Using the entries below, output exactly the line containing "PARTNERS i de l’Executive Master in Public" and all lines that follow it to the end.

Items from a dataset:
----

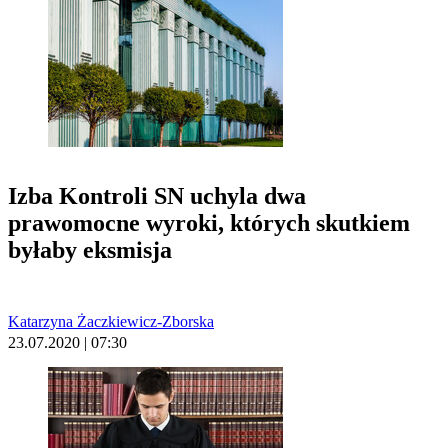
Izba Kontroli SN uchyla dwa
prawomocne wyroki, których skutkiem
byłaby eksmisja
Katarzyna Żaczkiewicz-Zborska
23.07.2020 | 07:30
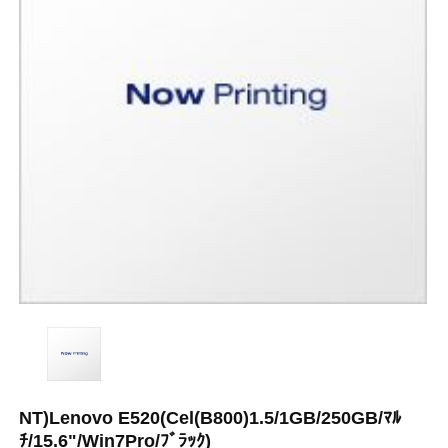
NT)Lenovo E520(Cel(B800)1.5/1GB/250GB/ﾏﾙ
ﾁ/15.6"/Win7Pro/ﾌﾞﾗｯｸ)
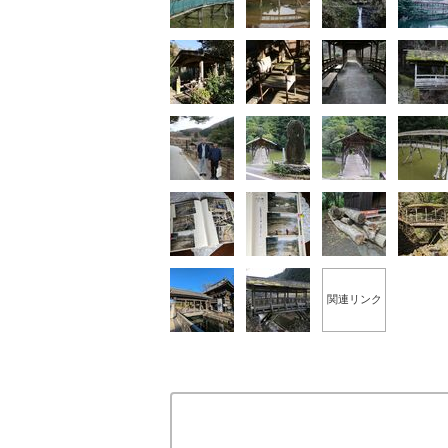
関連リンク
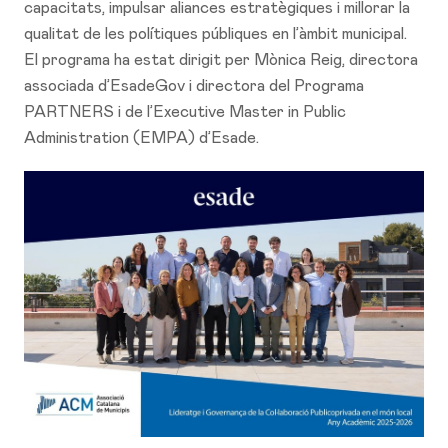
capacitats, impulsar aliances estratègiques i millorar la
qualitat de les polítiques públiques en l’àmbit municipal.
El programa ha estat dirigit per Mònica Reig, directora
associada d’EsadeGov i directora del Programa
PARTNERS i de l’Executive Master in Public
Administration (EMPA) d’Esade.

----

Output for this exercise:
PARTNERS i de l’Executive Master in Public
Administration (EMPA) d’Esade.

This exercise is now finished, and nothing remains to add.